[Date Prev][Date Next][Thread Prev][Thread Next][Date Index][Thread Index]

Re: [HTCondor-users] Windows dedicated run account profile corrupted



I don’t think a job crash is more likely to result in failure to clean up, but that is just a guess.  

 

My best guess is that a job that starts one or more child processes is leaving a child process running, and that process is holding a lock that prevents the account profile from being deleted.   I know the Windows object model allows an active process to prevent the deletion of a file or directory, and a process that switched its User ID could escape HTCondor’s process tracking.

 

If my speculation is correct, then you should expect that this problem correlates with a specific type of job,  and it may correlate with that job exiting abnormally.  I further suspect that the user profiles are not so much corrupted as abandoned because a request was made to activate a fresh one while the current one was still locked, and this is Window’s workaround.

 

Currently the best I could think of is to detect the workaround and report that to the admin somehow. I was thinking email, but I’m open to suggestion. 

 

-tj

 

From: O'NEAL Mark <mark.oneal@xxxxxxxxxxx>
Sent: Tuesday, August 8, 2023 8:06 AM
To: John M Knoeller <johnkn@xxxxxxxxxxx>; HTCondor-Users Mail List <htcondor-users@xxxxxxxxxxx>
Subject: Re: Windows dedicated run account profile corrupted

 

We have observed the corrupted profiles on both Windows 8 and Windows 10.  Currently we're not utilizing the email notifications from HTCondor for status monitoring.

 

We wondered about job shutdown, and if an application crash (i.e. exit with unhandled exception) might give the startd trouble to shutdown the job in the normal way.

 

Thanks for clarifying the load_profile implementation, that is clear now.  We have 2 small test clusters where we have implemented run_as_owner together with the cred store, but it is not used on the large cluster I reported about.

 

Mark

 


From: John M Knoeller <johnkn@xxxxxxxxxxx>
Sent: Thursday, August 3, 2023 4:28 PM
To: O'NEAL Mark <mark.oneal@xxxxxxxxxxx>; HTCondor-Users Mail List <htcondor-users@xxxxxxxxxxx>
Subject: RE: Windows dedicated run account profile corrupted

 

This email is not from Hexagon’s Office 365 instance. Please be careful while clicking links, opening attachments, or replying to this email.

 

Do you see the corrupted user profiles on both Windows 8 and Windows 10 ? or just on one or there other of those platforms?

 

We saw something similar to what you are describing many years ago on one of the nodes in our build farm.  It was at least 5 years ago, and that node had a failing disk, so we chalked it up at the time to the failing disk.  I think I remember that the node was Windows 8.1, but it was so long ago I cannot be sure.

 

It is certainly plausible that the cleanup of a user profile would fail if we tried to do it while a process using the profile was still running.   It is HTCondor’s responsibility to stop all processes started by a job when the job exits, so it is reasonable to consider this a HTCondor bug, but I don’t have any idea how to fix it.   Best we could manage would be to detect the left behind user directory and report it.   Do have HTCondor configured to send email to an admin when things go wrong like a daemon crash?)

 

> Does the above mean that when we want to rely on the dedicated run account, the submit configuration knob "load_profile = True" is redundant?

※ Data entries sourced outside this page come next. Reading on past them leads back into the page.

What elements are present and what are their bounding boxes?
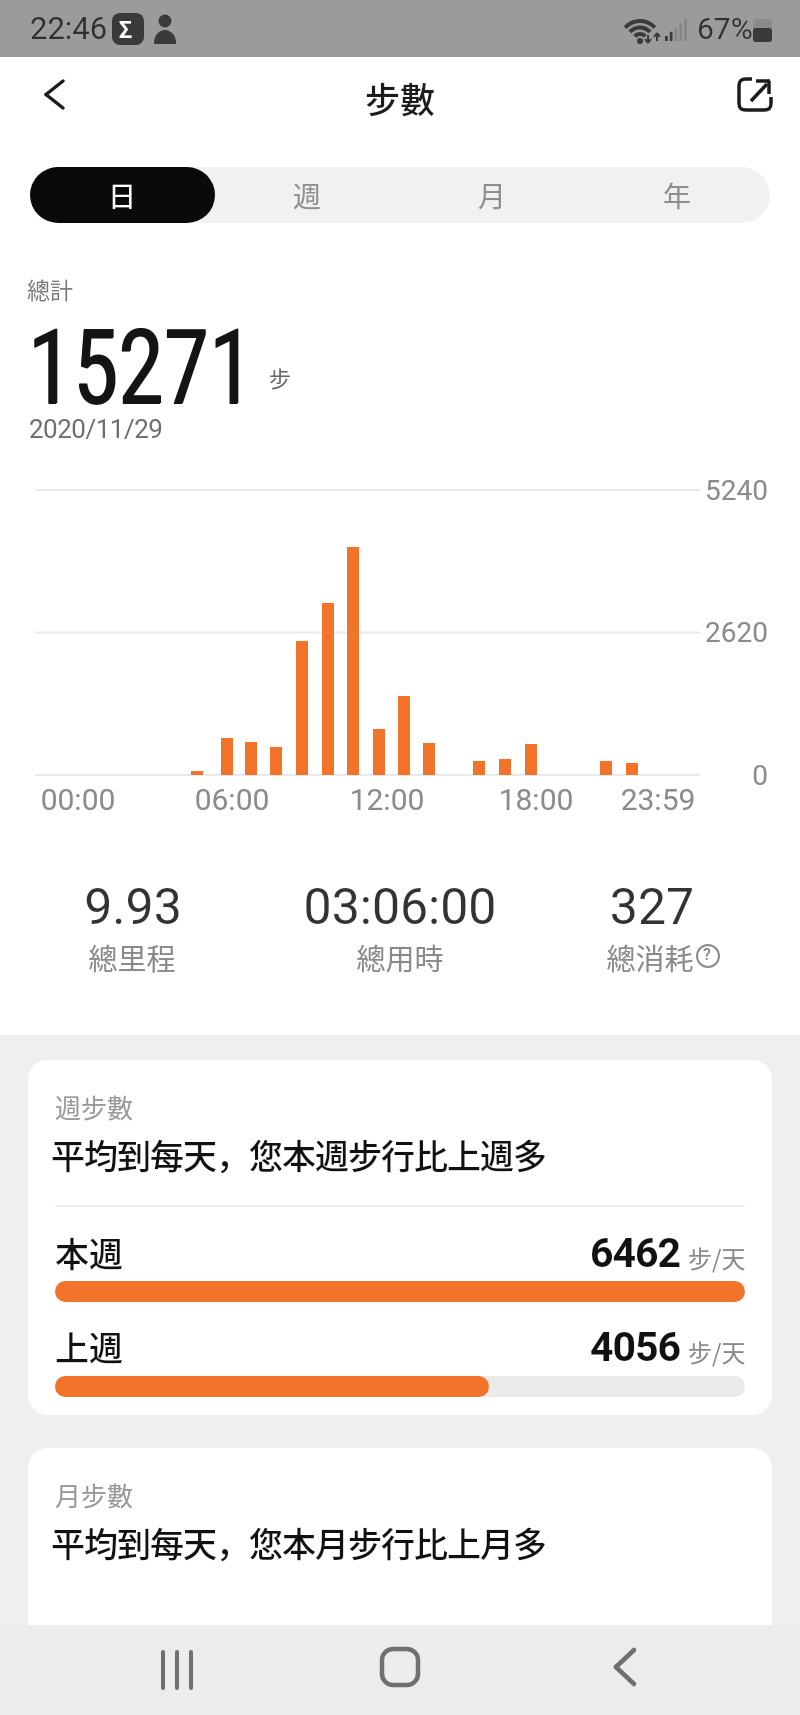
staticText: 週步數 (55, 1088, 134, 1126)
staticText: 年 (663, 175, 692, 216)
staticText: 本週 (55, 1228, 123, 1277)
staticText: 67% (697, 11, 753, 46)
button[interactable] (28, 70, 80, 122)
button[interactable] (28, 1448, 772, 1660)
staticText: 上週 (55, 1322, 123, 1371)
staticText: 步/天 (688, 1240, 746, 1275)
staticText: 4056 (422, 1323, 680, 1371)
staticText: 步數 (330, 72, 470, 123)
staticText: 5240 (690, 474, 768, 507)
button[interactable] (575, 1625, 675, 1715)
staticText: 22:46 (30, 10, 108, 46)
staticText: 03:06:00 (280, 878, 520, 937)
button[interactable]: ? (694, 942, 722, 970)
staticText: 總用時 (330, 936, 470, 978)
button[interactable]: 週 (215, 167, 400, 223)
staticText: 15271 (28, 307, 255, 429)
staticText: 6462 (422, 1229, 680, 1277)
staticText: 2020/11/29 (29, 414, 163, 444)
button[interactable]: 年 (585, 167, 770, 223)
staticText: 0 (690, 759, 768, 792)
button[interactable]: 日 (30, 167, 215, 223)
staticText: 23:59 (618, 782, 698, 817)
staticText: 15271 (27, 308, 254, 430)
staticText: 06:00 (192, 782, 272, 817)
button[interactable] (350, 1625, 450, 1715)
staticText: 週 (293, 175, 322, 216)
staticText: 總消耗 (580, 936, 720, 978)
staticText: 平均到每天，您本月步行比上月多 (51, 1518, 546, 1567)
staticText: 00:00 (38, 782, 118, 817)
staticText: 15271 (27, 307, 254, 429)
staticText: 平均到每天，您本週步行比上週多 (51, 1130, 546, 1179)
staticText: 總計 (27, 272, 73, 305)
button[interactable] (730, 70, 782, 122)
staticText: 327 (582, 878, 722, 937)
staticText: 月 (478, 175, 507, 216)
staticText: 月步數 (55, 1476, 134, 1514)
staticText: 總里程 (62, 936, 202, 978)
button[interactable]: 月 (400, 167, 585, 223)
staticText: ? (703, 945, 711, 964)
staticText: 日 (108, 175, 137, 216)
staticText: Σ (119, 17, 133, 44)
staticText: 步/天 (688, 1334, 746, 1369)
staticText: 12:00 (347, 782, 427, 817)
button[interactable] (28, 1060, 772, 1415)
staticText: 步 (269, 361, 292, 393)
staticText: 18:00 (496, 782, 576, 817)
staticText: 9.93 (63, 878, 203, 937)
staticText: 2620 (690, 616, 768, 649)
button[interactable] (130, 1625, 230, 1715)
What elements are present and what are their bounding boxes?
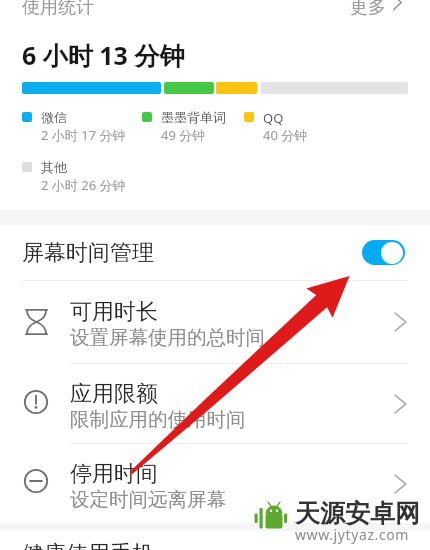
staticText: 2 小时 26 分钟	[41, 176, 126, 194]
staticText: 健康使用手机	[22, 540, 154, 550]
button[interactable]: 应用限额	[0, 363, 430, 444]
staticText: 设置屏幕使用的总时间	[70, 325, 265, 350]
staticText: 可用时长	[70, 298, 158, 326]
staticText: 天源安卓网	[295, 498, 420, 529]
staticText: 40 分钟	[263, 126, 308, 144]
button[interactable]: 停用时间	[0, 443, 430, 524]
staticText: 49 分钟	[161, 126, 206, 144]
staticText: www.jytyaz.com	[295, 525, 410, 544]
staticText: 微信	[41, 109, 67, 125]
staticText: 屏幕时间管理	[22, 239, 154, 267]
button[interactable]: 使用统计	[22, 0, 94, 19]
staticText: 设定时间远离屏幕	[70, 487, 226, 512]
staticText: 6 小时 13 分钟	[22, 38, 185, 72]
staticText: 应用限额	[70, 380, 158, 408]
staticText: 停用时间	[70, 460, 158, 488]
staticText: 限制应用的使用时间	[70, 407, 246, 432]
button[interactable]: 屏幕时间管理	[0, 225, 430, 280]
staticText: 使用统计	[22, 0, 94, 19]
staticText: QQ	[263, 109, 284, 127]
button[interactable]: 屏幕时间管理 开关	[362, 240, 405, 265]
button[interactable]: 更多	[340, 0, 420, 22]
staticText: 其他	[41, 159, 67, 175]
staticText: 更多	[350, 0, 386, 19]
staticText: 墨墨背单词	[161, 109, 226, 125]
staticText: 2 小时 17 分钟	[41, 126, 126, 144]
button[interactable]: 可用时长	[0, 281, 430, 362]
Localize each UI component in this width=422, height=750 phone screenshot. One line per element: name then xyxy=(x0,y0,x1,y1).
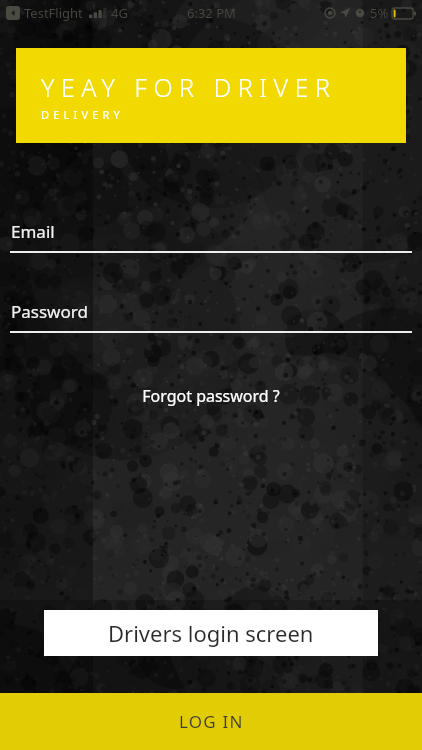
staticText: LOG IN xyxy=(179,710,244,733)
button[interactable]: Password xyxy=(0,292,422,331)
staticText: 4G xyxy=(111,4,128,22)
staticText: Email xyxy=(11,220,55,243)
staticText: Password xyxy=(11,300,88,323)
button[interactable]: Email xyxy=(0,212,422,251)
staticText: TestFlight xyxy=(24,4,83,22)
staticText: DELIVERY xyxy=(41,107,125,122)
staticText: 6:32 PM xyxy=(187,4,236,22)
button[interactable]: LOG IN xyxy=(0,693,422,750)
staticText: Drivers login screen xyxy=(108,618,314,648)
staticText: Forgot password ? xyxy=(142,385,280,407)
staticText: YEAY FOR DRIVER xyxy=(41,70,337,104)
button[interactable]: Forgot password ? xyxy=(0,381,422,411)
button[interactable]: Drivers login screen xyxy=(44,610,378,656)
staticText: 5% xyxy=(370,4,389,22)
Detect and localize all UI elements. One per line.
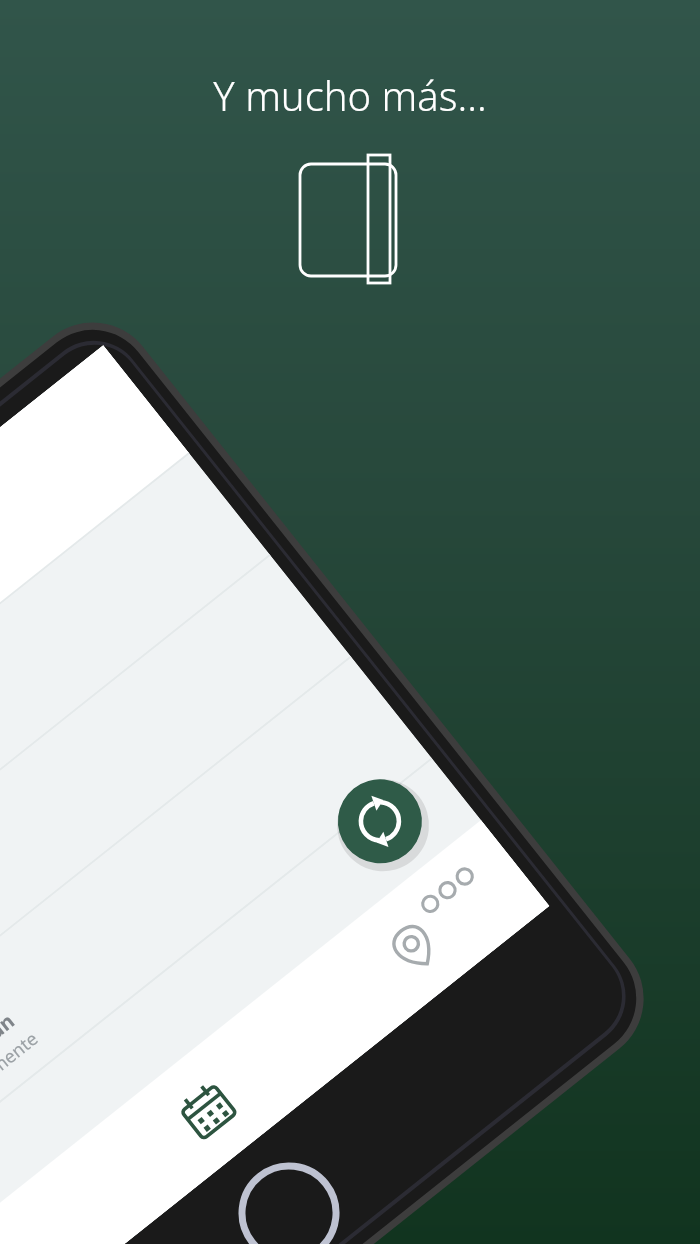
button[interactable]: Notebook [292,152,406,288]
staticText: No hay nada agendado aún [0,1008,20,1199]
button[interactable]: No hay nada agendado aún [0,1002,26,1199]
staticText: No tienes eventos proximamente [0,1026,43,1220]
staticText: Y mucho más... [213,68,487,122]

That means that load_profile=true is *available* with the dedicated run account, but HTCondor will not actually load a registry hive unless the job requests it.

Besides using a dedicated run account, the other option is run_as_owner=true, which only works if you have an account for the submitting user on the execute node.  run_as_owner will always load the registry hive for that user.

 

 

 


From: John M Knoeller <johnkn@xxxxxxxxxxx>
Sent: Wednesday, August 2, 2023 5:15 PM
To: HTCondor-Users Mail List <htcondor-users@xxxxxxxxxxx>
Cc: O'NEAL Mark <mark.oneal@xxxxxxxxxxx>
Subject: RE: Windows dedicated run account profile corrupted

 

This email is not from Hexagon’s Office 365 instance. Please be careful while clicking links, opening attachments, or replying to this email.

 

This is not a known HTCondor issue. 

 

I wonder if restarting Windows could clean up the user directories and registries that had been left behind?

 

-tj

 

From: HTCondor-users <htcondor-users-bounces@xxxxxxxxxxx> On Behalf Of O'NEAL Mark via HTCondor-users
Sent: Tuesday, August 1, 2023 7:52 PM
To: htcondor-users@xxxxxxxxxxx
Cc: O'NEAL Mark <mark.oneal@xxxxxxxxxxx>
Subject: [HTCondor-users] Windows dedicated run account profile corrupted

 

Hello,

 

We operate an HTCondor cluster under Windows utilizing the "load_profile = True" submit configuration macro and rely on the dedicated run accounts provisioned by the condor_startd running as Windows SYSTEM user.  Compute nodes running startd are a mix of Windows 8 and 10 running HTCondor 8.8.10, and are configured with static slot definitions.

 

Our IT manager recently noted that the dedicated run account profile cleanup which normally happens during job shutdown has been disrupted at some point in time on a number of these nodes, evidenced by:

  • profile folder in C:\Users (i.e. C:\Users\condor-slot1) is not deleted and appears corrupted.  Windows behavior kicks in next time the startd tries to create the dedicated run account, generating C:\Users\condor-slot1.hostname as a fallback
  • registry hive for the user condor-slot1 is not deleted

I've checked the StarterLog for a number of the slots, most show success to load the registry hive even when the issue described above is observed for that slot.  There were some which did report failure loading the registry hive in the Starter log.

 

I've done some research on the open web and haven't identified any hints where to look thus far.  I would appreciate if any one on the mailing list has suggestions where to start with log investigation or configuration setting.  We run the cluster for LAN use only behind our firewall, so have not seen a significant motivation to upgrade into the 9.x or 10.x releases.  If this were a known issue with older versions it would be a reasonable motivation to take the upgrade plunge though.

 

Best Regards,
Mark